BEGIN The data

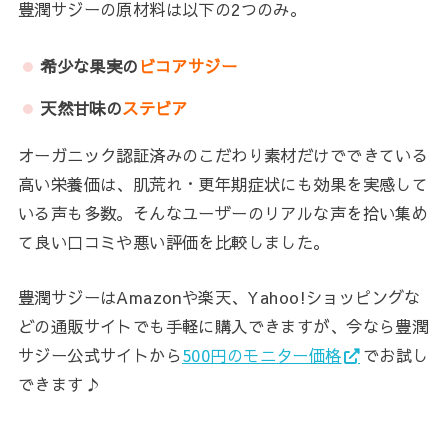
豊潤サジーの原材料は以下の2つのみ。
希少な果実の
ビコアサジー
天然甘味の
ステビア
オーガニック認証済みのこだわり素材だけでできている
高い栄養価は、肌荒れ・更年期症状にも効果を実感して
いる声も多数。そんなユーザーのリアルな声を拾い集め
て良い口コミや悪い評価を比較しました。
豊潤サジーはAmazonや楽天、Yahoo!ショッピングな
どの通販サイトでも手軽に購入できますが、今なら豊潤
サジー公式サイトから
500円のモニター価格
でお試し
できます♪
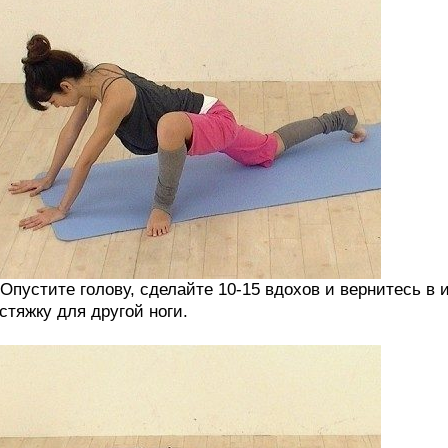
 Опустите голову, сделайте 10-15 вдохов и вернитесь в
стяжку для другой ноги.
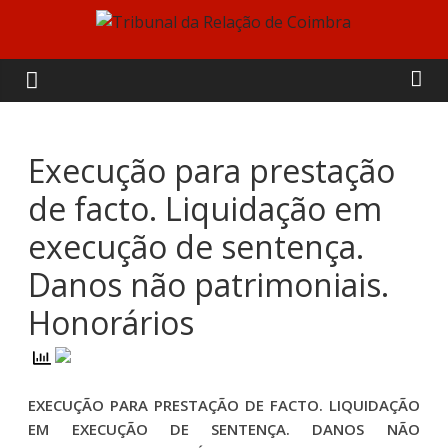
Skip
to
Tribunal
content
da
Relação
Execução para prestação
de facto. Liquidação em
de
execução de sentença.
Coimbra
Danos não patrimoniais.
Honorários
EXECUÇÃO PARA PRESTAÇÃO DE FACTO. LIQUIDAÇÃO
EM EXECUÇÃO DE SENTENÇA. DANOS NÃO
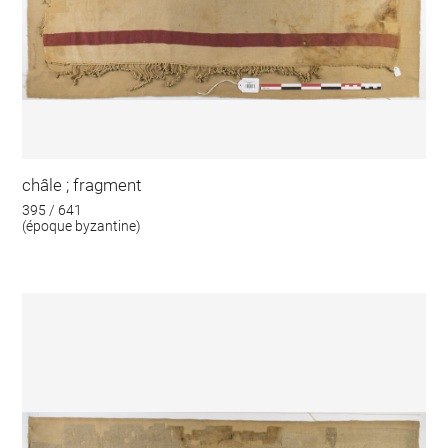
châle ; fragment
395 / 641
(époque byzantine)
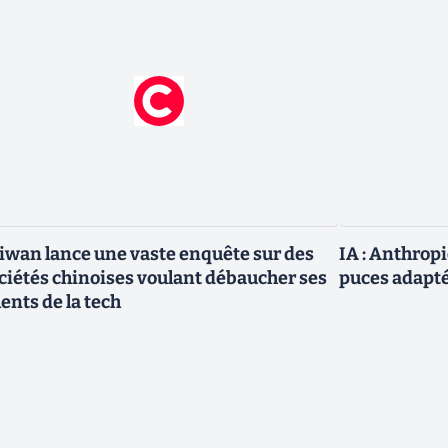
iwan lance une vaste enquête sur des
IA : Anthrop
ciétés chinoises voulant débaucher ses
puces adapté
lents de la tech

END The data

> **What to produce**: All the records need to be printed again exactly as written, though without their pictures.

> **Completed exercise**:
豊潤サジーの原材料は以下の2つのみ。
希少な果実の
ビコアサジー
天然甘味の
ステビア
オーガニック認証済みのこだわり素材だけでできている
高い栄養価は、肌荒れ・更年期症状にも効果を実感して
いる声も多数。そんなユーザーのリアルな声を拾い集め
て良い口コミや悪い評価を比較しました。
豊潤サジーはAmazonや楽天、Yahoo!ショッピングな
どの通販サイトでも手軽に購入できますが、今なら豊潤
サジー公式サイトから
500円のモニター価格
でお試し
できます♪
 Опустите голову, сделайте 10-15 вдохов и вернитесь в
стяжку для другой ноги.
Skip
to
Tribunal
content
da
Relação
Execução para prestação
de facto. Liquidação em
de
execução de sentença.
Coimbra
Danos não patrimoniais.
Honorários
EXECUÇÃO PARA PRESTAÇÃO DE FACTO. LIQUIDAÇÃO
EM EXECUÇÃO DE SENTENÇA. DANOS NÃO
châle ; fragment
395 / 641
(époque byzantine)
iwan lance une vaste enquête sur des
IA : Anthrop
ciétés chinoises voulant débaucher ses
puces adapté
lents de la tech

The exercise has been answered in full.